In 2002, BBC newsreader Peter Sissons came in for censure when he didn’t wear a black tie to announce the death of the Queen Mum. Gordon Brown was accused of ‘bad manners’ in 1997, when as new Chancellor of the Exchequer, he failed to dress appropriately for a black tie affair at the Stock Exchange.
What is it about the neck and shoulder area of the male – equivalent to the leg zone in females – that causes so much contention and is it a coincidence that the hangman’s noose and the serfs’ collar attach themselves to the same area? In the nineteenth century, a middle-class male tied a large floppy bow about a stiff, white collar. By the twentieth century, this had morphed into the necktie that we know today. As well as adding the finishing touch to male dress, ties are often used as badges of identity. Attendees of exclusive schools hang onto their uniform ties and air them at formal reunions. Engendering this sense of belonging and subsequent networking, along with the wearing of ties, are seen as male traits. So, what was Kate Walsh trying to tell us?
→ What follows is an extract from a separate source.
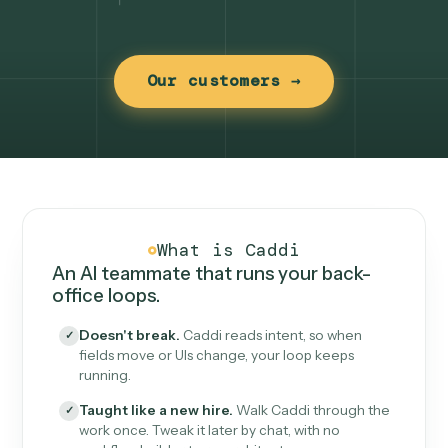
Our customers →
In the early twentieth century, various ‘liberation’ movements gave rise to the new woman, a creature that had the right to work alongside a man, to go to school and be seen as his equal. To denote her male status, the new woman put on a tie. A century later, female school uniforms still incorporate ties – I actually wore one. By wearing a tie, the new woman was endowed with a capacity to think intellectually, and when at work to subsume her thoughts and ideas from individual pursuits into those of her corporation.
One century later, women have won the right to put their necks into the same noose that has ever been provided for men. And this brings me back to Kate Walsh. She didn’t win this year’s Apprentice. That honour went to non-tie wearing Yasmina Siadatthan. Kate is now pursuing a television career.